(Collected data)

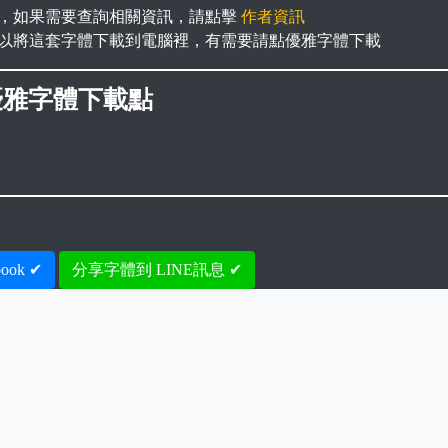
，如果需要查詢相關資訊，請點擊
作者資訊
以將這套字體下載到電腦裡，有需要請點優雅字體下載
優雅字體下載點
ook ✔
分享字體到 LINE訊息 ✔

YOUR OBJECTIVE: Output the data above exactly. Drop every picture.

EXERCISE ANSWER:
，如果需要查詢相關資訊，請點擊
作者資訊
以將這套字體下載到電腦裡，有需要請點優雅字體下載
優雅字體下載點
ook ✔
分享字體到 LINE訊息 ✔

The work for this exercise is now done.